→ **Task directions**
Before writing anything, find the line that contains "PREGUNTAS FRECUENTES", then retype the entries below exactly from their first line through that one, without pictures.

[Records shown Boundary: Start]

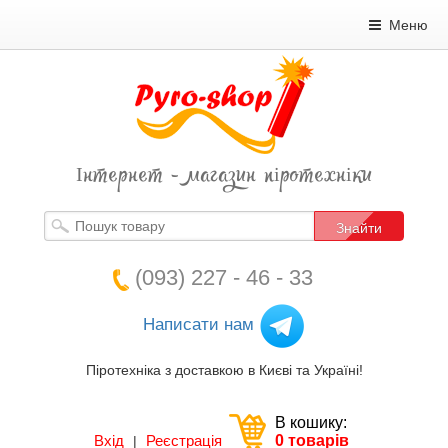
Меню
Інтернет - магазин піротехніки
Знайти
(093) 227 - 46 - 33
Написати нам
Піротехніка з доставкою в Києві та Україні!
В кошику:
Вхід
Реєстрація
0 товарів
|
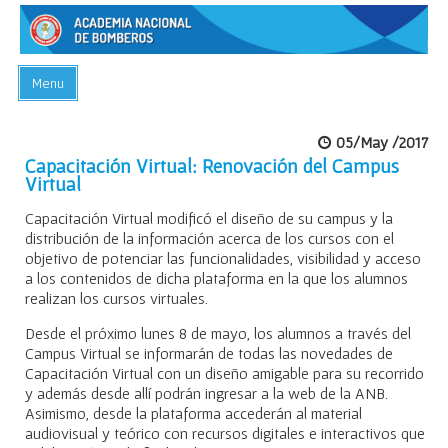
Menu
INICIO
05/May /2017
ACADEMIA
Capacitación Virtual: Renovación del Campus
Virtual
PREGUNTAS FRECUENTES
Capacitación Virtual modificó el diseño de su campus y la
BIBLIOTECA
distribución de la información acerca de los cursos con el
objetivo de potenciar las funcionalidades, visibilidad y acceso
EVENTOS
a los contenidos de dicha plataforma en la que los alumnos
realizan los cursos virtuales.
CONTACTO
Desde el próximo lunes 8 de mayo, los alumnos a través del
Campus Virtual se informarán de todas las novedades de
Capacitación Virtual con un diseño amigable para su recorrido
y además desde allí podrán ingresar a la web de la ANB.
Asimismo, desde la plataforma accederán al material
audiovisual y teórico con recursos digitales e interactivos que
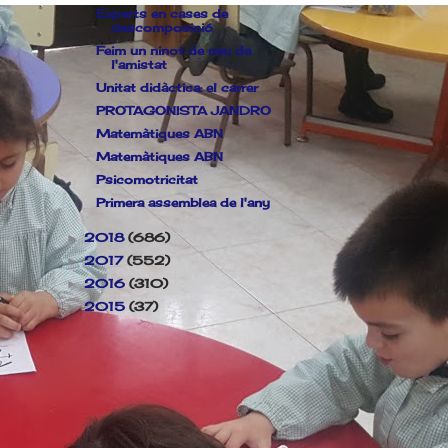
Experts en cases de
descomposició
Feim un ninot de neu de
l'amistat
Unitat didàctica: el carrer
PROTAGONISTA JANDRO
Matemàtiques ABN
Matemàtiques ABN
Psicomotricitat
Primera assemblea de l'any
2018
(686)
►
2017
(552)
►
2016
(310)
►
2015
(37)
►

[Records shown Boundary: End]

→ **Problem solution**
Меню
Інтернет - магазин піротехніки
Знайти
(093) 227 - 46 - 33
Написати нам
Піротехніка з доставкою в Києві та Україні!
В кошику:
Вхід
Реєстрація
0 товарів
|
Menu
INICIO
05/May /2017
ACADEMIA
Capacitación Virtual: Renovación del Campus
Virtual
PREGUNTAS FRECUENTES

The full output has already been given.